Figure 6. TCF4 intracellular localization.

(A) Immunocytochemical analysis of V5-tagged TCF4 isoforms overexpressed in HEK293 cells. Isoforms analyzed are indicated at the top and localization pattern at the bottom of the panel. n, nuclear; c, cytoplasmic; n+c, nuclear and cytoplasmic. DNA was counterstained with DAPI (pseudocoloured red) to visualize nuclei. (B) Alignment of the identified bipartite NLS in TCF4 of Homo sapiens (h), Mus musculus (m), Xenopus laevis (x) and Danio rerio (d); in E2A and HEB of Homo sapiens. Two clusters of basic amino acids (in red, 1 and 2) and the linker are indicated with lines at the top. Conservation is indicated at the bottom. ‘*’, identity; ‘:’, conserved; ‘.’, semi-conserved substitution. (C) The effect of site-directed mutagenesis of the NLS on the localization of TCF4 in HEK293 cells. Basic amino acids in cluster 1 (M1), 2 (M2) or both (M1+2) were replaced with alanines in the context of TCF4-B⁻-V5 and the localization of the proteins was monitored by immunocytochemistry. (D) Localization of EGFP fusion proteins with TCF4 NLS, bHLH, N-terminal (N) or C-terminal (C) half of TCF4 bHLH domain in HEK293 cells. NeuroD2-E2 or mCherry-Id2 encoding plasmid was cotransfected when indicated. White arrows indicate cells expressing mCherry-Id2. (E) Effect of mCherry-Id2 or NeuroD2-E2 co-expression on subcellular distribution of TCF4-A⁻. The localization patterns of overexpressed TCF4 proteins are indicated at the right of the panels in C, D and E. (F) Immunohistochemical analysis of endogenous TCF4 in human hippocampal and cerebellar sections. NeuN staining was used to identify neurons.

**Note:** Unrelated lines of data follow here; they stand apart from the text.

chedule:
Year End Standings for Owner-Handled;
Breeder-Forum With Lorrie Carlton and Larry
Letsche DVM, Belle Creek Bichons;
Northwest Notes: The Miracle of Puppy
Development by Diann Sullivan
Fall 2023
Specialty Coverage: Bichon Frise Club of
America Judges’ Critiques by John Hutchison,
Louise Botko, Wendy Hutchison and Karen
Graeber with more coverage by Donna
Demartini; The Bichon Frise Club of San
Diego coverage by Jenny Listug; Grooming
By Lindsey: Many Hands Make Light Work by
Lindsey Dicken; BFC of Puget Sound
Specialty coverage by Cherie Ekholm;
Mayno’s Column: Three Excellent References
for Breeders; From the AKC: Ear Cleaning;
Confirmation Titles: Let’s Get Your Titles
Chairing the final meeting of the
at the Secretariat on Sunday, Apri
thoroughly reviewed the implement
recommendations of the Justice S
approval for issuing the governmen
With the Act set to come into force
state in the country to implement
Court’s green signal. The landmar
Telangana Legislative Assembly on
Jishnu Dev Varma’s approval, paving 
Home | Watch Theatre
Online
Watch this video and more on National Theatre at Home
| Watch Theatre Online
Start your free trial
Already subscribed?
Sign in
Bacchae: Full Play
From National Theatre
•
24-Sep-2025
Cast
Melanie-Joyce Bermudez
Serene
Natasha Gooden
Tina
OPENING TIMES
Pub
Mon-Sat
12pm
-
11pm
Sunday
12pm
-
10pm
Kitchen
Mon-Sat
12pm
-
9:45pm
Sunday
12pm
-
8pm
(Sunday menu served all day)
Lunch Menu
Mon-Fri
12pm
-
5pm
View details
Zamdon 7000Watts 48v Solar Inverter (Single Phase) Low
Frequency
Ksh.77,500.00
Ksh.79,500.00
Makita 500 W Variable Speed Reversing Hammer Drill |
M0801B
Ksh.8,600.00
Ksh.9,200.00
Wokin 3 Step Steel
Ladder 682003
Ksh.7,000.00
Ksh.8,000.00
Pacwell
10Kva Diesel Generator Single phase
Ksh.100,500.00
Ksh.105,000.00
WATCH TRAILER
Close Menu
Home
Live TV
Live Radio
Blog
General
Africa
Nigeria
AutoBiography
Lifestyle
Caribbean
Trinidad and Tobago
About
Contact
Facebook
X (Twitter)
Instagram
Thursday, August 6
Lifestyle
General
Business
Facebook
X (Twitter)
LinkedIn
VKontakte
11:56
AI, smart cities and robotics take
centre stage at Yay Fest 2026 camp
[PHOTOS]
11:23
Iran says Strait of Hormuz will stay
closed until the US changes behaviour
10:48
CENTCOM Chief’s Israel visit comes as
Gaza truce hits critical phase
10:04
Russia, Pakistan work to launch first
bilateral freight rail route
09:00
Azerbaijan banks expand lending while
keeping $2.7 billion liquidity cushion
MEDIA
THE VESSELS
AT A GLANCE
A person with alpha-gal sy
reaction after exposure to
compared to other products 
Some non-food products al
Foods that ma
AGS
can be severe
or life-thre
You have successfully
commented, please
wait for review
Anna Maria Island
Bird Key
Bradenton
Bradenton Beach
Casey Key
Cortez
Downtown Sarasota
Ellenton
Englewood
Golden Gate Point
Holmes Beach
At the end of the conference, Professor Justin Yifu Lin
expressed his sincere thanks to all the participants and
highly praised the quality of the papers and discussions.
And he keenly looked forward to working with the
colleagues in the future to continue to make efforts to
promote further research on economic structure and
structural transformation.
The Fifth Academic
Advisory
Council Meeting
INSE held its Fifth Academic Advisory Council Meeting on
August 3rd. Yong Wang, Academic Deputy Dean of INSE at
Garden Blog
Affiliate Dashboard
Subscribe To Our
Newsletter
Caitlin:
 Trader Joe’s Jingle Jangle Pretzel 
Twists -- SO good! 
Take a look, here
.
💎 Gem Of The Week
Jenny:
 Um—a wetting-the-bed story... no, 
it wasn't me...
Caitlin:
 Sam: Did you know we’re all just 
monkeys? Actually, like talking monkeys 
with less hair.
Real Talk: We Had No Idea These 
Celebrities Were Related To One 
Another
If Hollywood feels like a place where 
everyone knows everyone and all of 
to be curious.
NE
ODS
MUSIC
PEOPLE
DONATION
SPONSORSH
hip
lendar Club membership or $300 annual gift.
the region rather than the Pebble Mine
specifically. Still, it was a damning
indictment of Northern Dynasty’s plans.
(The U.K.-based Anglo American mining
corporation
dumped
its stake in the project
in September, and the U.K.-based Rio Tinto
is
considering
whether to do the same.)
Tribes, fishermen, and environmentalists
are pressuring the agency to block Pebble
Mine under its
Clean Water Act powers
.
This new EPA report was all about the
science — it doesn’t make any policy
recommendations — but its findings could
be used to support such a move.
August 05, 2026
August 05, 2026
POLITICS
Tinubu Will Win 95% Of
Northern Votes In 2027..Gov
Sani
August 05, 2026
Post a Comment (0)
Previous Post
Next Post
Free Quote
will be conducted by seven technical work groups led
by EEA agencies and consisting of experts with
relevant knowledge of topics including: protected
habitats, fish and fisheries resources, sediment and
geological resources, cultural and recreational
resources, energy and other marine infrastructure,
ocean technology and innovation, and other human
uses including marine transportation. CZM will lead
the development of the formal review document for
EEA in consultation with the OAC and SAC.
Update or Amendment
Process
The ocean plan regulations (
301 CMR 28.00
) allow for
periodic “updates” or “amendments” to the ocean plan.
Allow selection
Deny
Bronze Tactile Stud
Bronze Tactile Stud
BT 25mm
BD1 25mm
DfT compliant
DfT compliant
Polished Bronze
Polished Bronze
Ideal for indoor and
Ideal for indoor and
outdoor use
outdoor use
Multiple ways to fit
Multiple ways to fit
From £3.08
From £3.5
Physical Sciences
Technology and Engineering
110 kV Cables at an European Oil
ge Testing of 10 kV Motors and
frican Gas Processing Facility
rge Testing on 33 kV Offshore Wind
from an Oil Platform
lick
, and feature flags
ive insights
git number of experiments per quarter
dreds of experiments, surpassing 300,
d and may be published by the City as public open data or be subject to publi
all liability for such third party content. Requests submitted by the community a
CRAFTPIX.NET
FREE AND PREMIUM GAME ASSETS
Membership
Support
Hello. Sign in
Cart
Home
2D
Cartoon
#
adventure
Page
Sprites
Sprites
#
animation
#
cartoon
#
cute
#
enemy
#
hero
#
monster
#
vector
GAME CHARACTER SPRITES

Figure 7. Transcription activation by alternative TCF4 isoforms.

(A) Reporter assay with HEK293 cells transfected with firefly luciferase construct carrying 12 µE5 E-boxes in front of a minimal (min) promoter along with the indicated TCF4 isoform encoding plasmid or an empty vector. (B) Reporter assay with HEK293 cells transfected with luciferase constructs and TCF4-B⁻ΔAD2 or TCF4-A⁻ encoding plasmid or empty vector as indicated. (C) Reporter assay with HEK293 cells transfected with firefly luciferase construct carrying 5 GAL4 binding sites (GBS) in front of adenovirus major late promoter (AV MLP) along with the indicated E2-tagged GAL4 fusion proteins. (A, B and C) For normalization Renilla luciferase construct with minimal promoter was cotransfected. Luciferase activities were measured and data are presented as fold induced levels above the signals obtained from empty vector transfected cells. Shown are the mean results from at least three independent experiments performed in duplicates, error bars indicate standard deviations. Statistical significance shown with asterisks is relative to the luciferase activity measured from empty vector transfected HEK293 cells (*, p<0.05; **, p<0.01; ***, p<0.001; t-test). RLU, relative luciferase units. Schematic representation of the expressed TCF4 proteins with the locations of restriction enzymes used for the generation of the respective plasmids is shown at the left. (D) Western blot analysis of TCF4-B⁻ΔAD2 and TCF4-A⁻ expressed in HEK293 cells. (E) Western blot analysis of E2-tagged GAL4 fusion proteins expressed in HEK293 cells. (D and E) Localization of molecular mass (in kDa) marker bands is indicated at the bottom and the order of samples is as in B and C, respectively.